Medical Marijuana Users Seek $200K For Lost Stash
January 16, 2008
Emil Steiner, Columnist, Washington Post
Today in Fort Collins, Colo., a lawyer will walk into a court house and ask the city to pay his clients for destroying their marijuana. The motion for compensation asks Fort Collins to fork over $202,800, the most money ever sought for the destruction of a drug.
In August 2006, police confiscated the plants from the home of James and Lisa Masters, both of whom (on their doctor's advice) use marijuana to cope with a variety of debilitating illnesses. Their house also serves as the county chapter of the Colorado Compassion Club, a statewide network that provides pot for medical marijuana patients.
Since 2000 Colorado, like 12 other states, has allowed registered users to grow pot. But police officers have scant training and less guidance for handling a legal marijuana growing operation. They are not instructed to ask for permits, for example, and many officers believe medical marijuana protection inhibits their ability to bust illicit users.
In June 2007, Larimer County Chief Judge James Hiatt dismissed charges against the couple and ruled that the 2006 raid was illegal. With that decision he set into motion a test of Article XVIII, Section 14 of the Colorado Constitution, which calls for the immediate return of any marijuana "seized by state or local law enforcement officials from a patient or primary care-giver."
In November Judge Hiatt ordered a return of the Masters' property, including the medical marijuana plants. In December the Masters went to pick them up, but after more than 16 months, their medicine was unusable.

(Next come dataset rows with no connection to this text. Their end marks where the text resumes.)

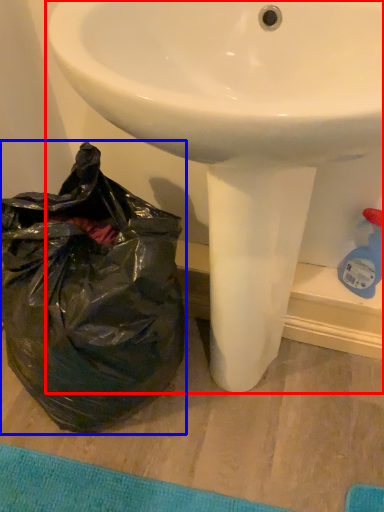 Question: Among these objects, which one is farthest to the camera, sink (highlighted by a red box) or plastic bag (highlighted by a blue box)?

Choices:
 (A) sink
 (B) plastic bag

Answer: (B) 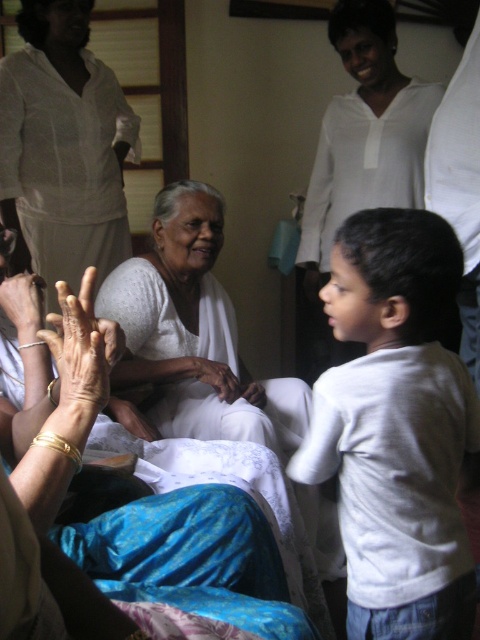 You are a photographer trying to capture a candid shot of the elderly woman and the child in the scene. You need to position yourself so that both the white fabric at center and white cloth at center are visible in the frame. Given their distance apart, do you think you can fit both into your camera viewfinder without moving your position?

The white fabric at center and white cloth at center are 3.84 feet apart from each other. Since they are only about 3.84 feet apart, it should be possible to frame both within the camera viewfinder without needing to adjust your position, assuming the viewfinder has a standard field of view.

In the scene, you see the dry skin hand at lower left and the gold bracelet at lower left. Which object has a greater width?

The dry skin hand at lower left has a greater width than the gold bracelet at lower left. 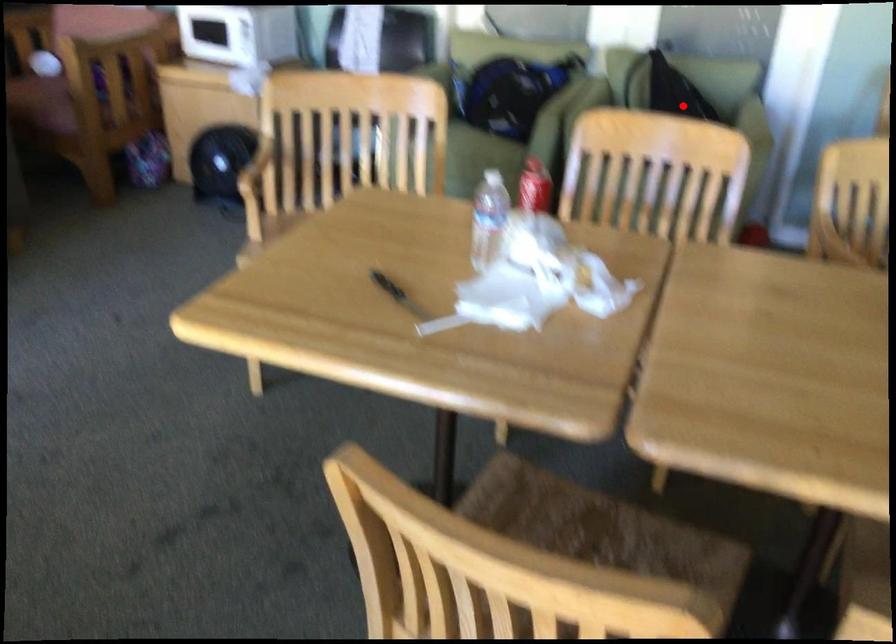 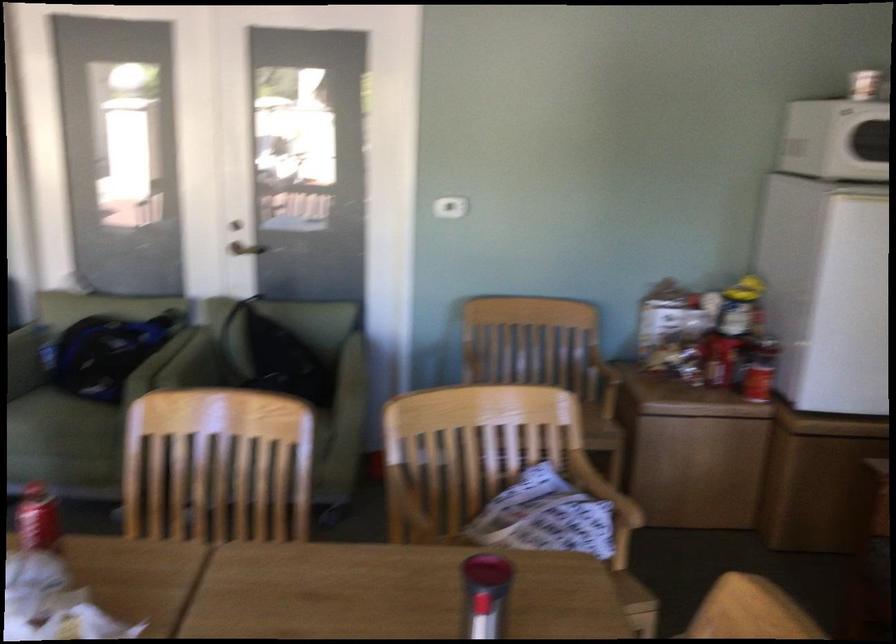 Locate, in the second image, the point that corresponds to the highlighted location in the first image.

(282, 359)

"We are not equipped with hydroponic growing equipment," police spokesperson Rita Davis explained. Few evidence rooms are, but Colorado law states that "any property ... used in connection with the medical use of marijuana... shall not be harmed, neglected, injured, or destroyed while in the possession of state or local law enforcement officials."
According to their lawyer, the Masters want more than just monetary compensation. "We want police to stop destroying people's medicine and start following the law," Brian Vicente says. "The goal is to get police to change their procedures."